China passed a law Friday designed to protect citizens’ data privacy and restrict collection of personal information.
The Personal Information Protection Law, approved by China’s National People’s Congress, forces companies collecting personal data to obtain consent from users, state-run news agency Xinhua reported. The law also allows users to opt out of marketing strategies that use their personal information and shuts down apps that illegally process data.
Though the final version has not yet been published, a previous draft of the law forbade companies from refusing services to users who opt out of data collection, and allowed individuals to request their personal data from companies, according to CNBC.
However, the law does not institute “legal limits on government surveillance,” Karman Lucero, a fellow at the Yale Law School Paul Tsai China Center, told The Wall Street Journal.

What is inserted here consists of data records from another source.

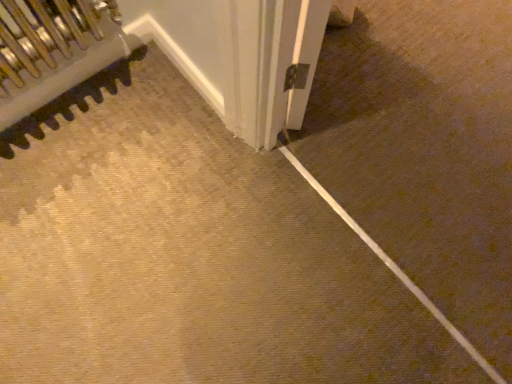 Image resolution: width=512 pixels, height=384 pixels. What do you see at coordinates (394, 268) in the screenshot? I see `beige carpet at lower right` at bounding box center [394, 268].

Where is `beige carpet at lower right`? The image size is (512, 384). beige carpet at lower right is located at coordinates (394, 268).

The image size is (512, 384). I want to click on beige carpet at lower right, so click(x=394, y=268). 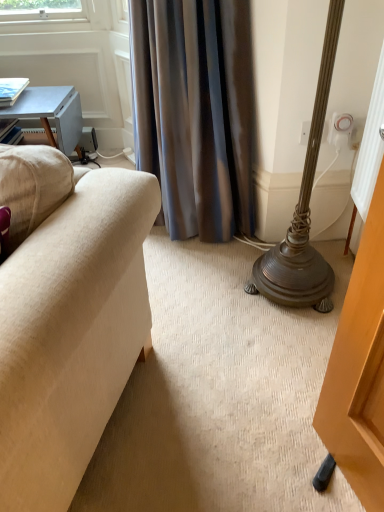 Question: Can you confirm if white plastic electric outlet at upper right is wider than silky gray curtain at center?

Choices:
 (A) no
 (B) yes

Answer: (A)

Question: Is the position of white plastic electric outlet at upper right more distant than that of silky gray curtain at center?

Choices:
 (A) yes
 (B) no

Answer: (A)

Question: Is white plastic electric outlet at upper right shorter than silky gray curtain at center?

Choices:
 (A) yes
 (B) no

Answer: (A)

Question: Does white plastic electric outlet at upper right have a lesser width compared to silky gray curtain at center?

Choices:
 (A) no
 (B) yes

Answer: (B)

Question: Is white plastic electric outlet at upper right positioned before silky gray curtain at center?

Choices:
 (A) no
 (B) yes

Answer: (A)

Question: Considering the positions of point (205, 223) and point (337, 143), is point (205, 223) closer or farther from the camera than point (337, 143)?

Choices:
 (A) farther
 (B) closer

Answer: (A)

Question: Which is correct: silky gray curtain at center is inside white plastic electric outlet at upper right, or outside of it?

Choices:
 (A) inside
 (B) outside

Answer: (B)

Question: Visually, is silky gray curtain at center positioned to the left or to the right of white plastic electric outlet at upper right?

Choices:
 (A) right
 (B) left

Answer: (B)

Question: Considering the positions of silky gray curtain at center and white plastic electric outlet at upper right in the image, is silky gray curtain at center wider or thinner than white plastic electric outlet at upper right?

Choices:
 (A) thin
 (B) wide

Answer: (B)

Question: From the image's perspective, is light blue wooden table at upper left positioned above or below white plastic electric outlet at upper right?

Choices:
 (A) above
 (B) below

Answer: (A)

Question: Relative to white plastic electric outlet at upper right, is light blue wooden table at upper left in front or behind?

Choices:
 (A) front
 (B) behind

Answer: (B)

Question: Based on their positions, is light blue wooden table at upper left located to the left or right of white plastic electric outlet at upper right?

Choices:
 (A) right
 (B) left

Answer: (B)

Question: From a real-world perspective, is light blue wooden table at upper left above or below white plastic electric outlet at upper right?

Choices:
 (A) below
 (B) above

Answer: (A)

Question: Is white plastic electric outlet at upper right in front of or behind light blue wooden table at upper left in the image?

Choices:
 (A) front
 (B) behind

Answer: (A)

Question: From a real-world perspective, is white plastic electric outlet at upper right above or below light blue wooden table at upper left?

Choices:
 (A) above
 (B) below

Answer: (A) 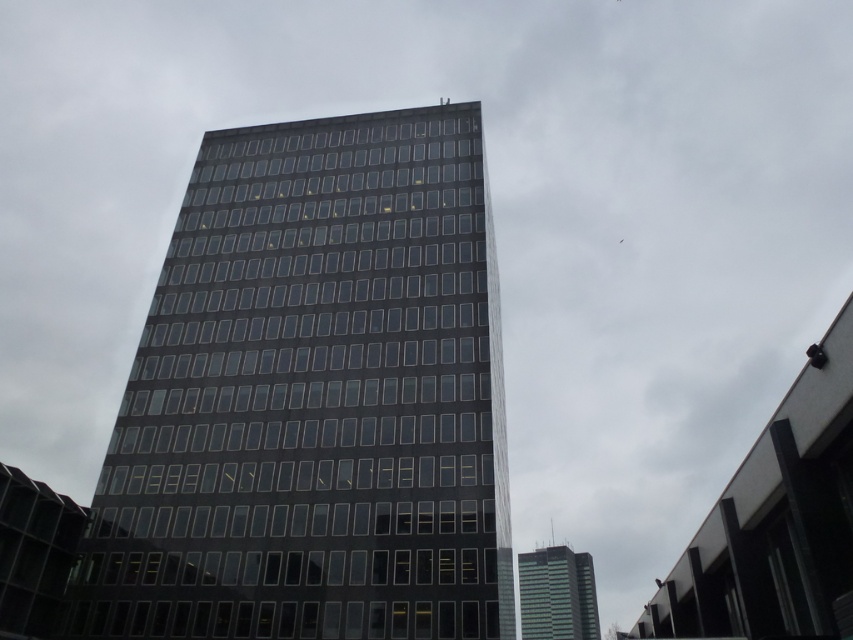 Question: From the image, what is the correct spatial relationship of black glass building at center in relation to green glass building at center?

Choices:
 (A) below
 (B) above

Answer: (B)

Question: Can you confirm if black glass building at center is bigger than green glass building at center?

Choices:
 (A) yes
 (B) no

Answer: (B)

“Chinese civil society still has very limited means of ‘watching the watchmen,’” Lucero said.
With a new GDPR-style data-privacy law coming, " for China’s technology firms, the era of free data collection and usage in China—as in, free of responsibilities and at no cost—is over,” says Winston Ma of NYU's law school.@wsjeva https://t.co/9kzz3vt73N
— Jonathan Cheng (@JChengWSJ) August 18, 2021
China’s practice of surveilling its citizens is well known. The government operates a network of hundreds of millions of surveillance cameras, as well as data collection software, to monitor citizen behavior.
Data from these programs inform China’s social credit system, in which citizens can be denied access to certain public services depending on their rating. The government also allegedly maintains a social media spying program monitoring political speech.
China restructured Ant Group, a digital payment company belonging to billionaire Jack Ma, over how it handled customer information. The country also issued an antitrust fine to Ma’s e-commerce company Alibaba over its data privacy policies.